Vegetable, Sauce, and Seasoning Modifications

Swap yellow squash for eggplant or asparagus based on what’s fresh. In winter, try broccoli or cauliflower. For sauces, use BBQ for smoky vibes or yogurt-based for cooling. Season with garlic powder or Italian herbs instead of just salt and pepper. These tweaks keep your grilled veggies exciting year-round!

Link these to desserts like our chocolate zucchini bread for a sweet finish using leftover zucchini.

Mastering Grilled Veggies: Advanced Tips and Variations

Pro Cooking Techniques

  1. Cut everything similar size for even cooking.
  2. Use metal skewers; wood burns, or soak bamboo 30 minutes.
  3. Flip halfway, grill 8 minutes per side.
  4. Season before and after with oil, salt, pepper, herbs.
  5. Puncture corn rounds if needed to thread.
  6. Use veggie basket if no skewers.

Flavor Variations

Try balsamic drizzle or spicy harissa. Add fresh basil post-grill.

Presentation Tips

Arrange by color on a board, sprinkle herbs.

Make-Ahead Options

Prep and skewer veggies day before, grill fresh.

Do not skip the sauce, it really makes grilled veggies pop!

Pair with apple crisp for a cozy twist.

How to Store Grilled Veggies: Best Practices

Refrigeration

Cool completely, store in airtight container up to 4 days. Great for meal prep!

Freezing

Spread on tray to freeze, then bag up to 2 months. Thaw overnight.

Reheating

Grill or oven at 350°F for 5-7 minutes. Microwave ok but less crisp.

Meal Prep Considerations

Batch cook for lunches, add to salads.

Grilled Veggies
Grilled Vegetables Recipe Easy Summer Side Dish 10

FAQs: Frequently Asked Questions About Grilled Veggies

What are the best vegetables for grilling?

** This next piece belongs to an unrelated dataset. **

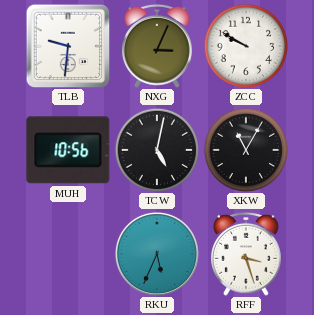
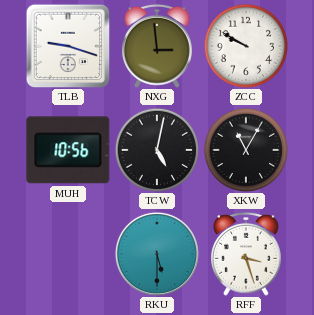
TLB: 9:31 -> 9:18
NXG: 3:04 -> 2:59
RKU: 5:34 -> 5:30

The best vegetables for grilling hold their shape and develop great flavor over high heat. Top choices include zucchini, bell peppers, eggplant, asparagus, portobello mushrooms, corn on the cob, red onions, and potatoes. Cut them into 1/2- to 1-inch thick pieces or spears for even cooking—zucchini and eggplant slices work well, while asparagus should stay whole. denser veggies like potatoes need parboiling for 5-7 minutes first. Brush with oil, season with salt and pepper, and grill over medium-high heat (400-450°F). Grilling caramelizes natural sugars, boosting taste while preserving about 90% of vitamins compared to boiling. Aim for charred edges but tender insides. These picks make colorful, healthy sides for barbecues. (92 words)

How do you grill vegetables without them falling through the grates?

Prevent vegetables from falling through grill grates by prepping smartly. Use a grill basket or perforated pan for small pieces like cherry tomatoes or chopped onions. For larger cuts, slice veggies at least 1/2-inch thick—think zucchini rounds or pepper halves. Oil the grates heavily and preheat 10-15 minutes on high to create a non-stick surface. Place items perpendicular to grates for better support. Skewers work great for chunks: soak wooden ones 30 minutes first, thread tightly, and grill 8-12 minutes, turning often. Start with medium-high heat (375-400°F) to sear without burning. This method keeps everything intact for perfect results every time. (98 words)

How long to grill vegetables?

Grilling times vary by vegetable and cut, but most take 8-15 minutes total over medium-high heat (400°F), turning every 3-4 minutes for even char. Asparagus: 6-8 minutes. Zucchini or eggplant slices: 4-6 minutes per side. Bell peppers halves: 8-10 minutes. Whole corn: 10-12 minutes. Potatoes (parboiled wedges): 10-12 minutes. Mushrooms: 6-8 minutes. Test doneness with a fork—tender with grill marks but not mushy. Factors like grill type (gas vs. charcoal) and thickness affect timing; thicker cuts need longer. Close the lid for indirect heat on denser veggies. Track with a timer for consistency. (96 words)

Do you need to oil vegetables before grilling?

Yes, lightly oil vegetables before grilling to prevent sticking and promote charring. Use 1-2 teaspoons neutral oil like avocado or canola per pound—toss in a bowl or brush directly. This creates a barrier against dry heat and helps seasonings adhere. Skip for fatty items like mushrooms if desired. Pat veggies dry first to avoid steaming. Add salt after oiling to draw out moisture. For extra flavor, mix in garlic, herbs, or balsamic. Grill immediately to avoid sogginess. Oiling cuts prep time issues and yields crispy exteriors. Studies show it retains 20-30% more nutrients than un-oiled methods by reducing moisture loss. (102 words)

What’s a simple marinade for grilled vegetables?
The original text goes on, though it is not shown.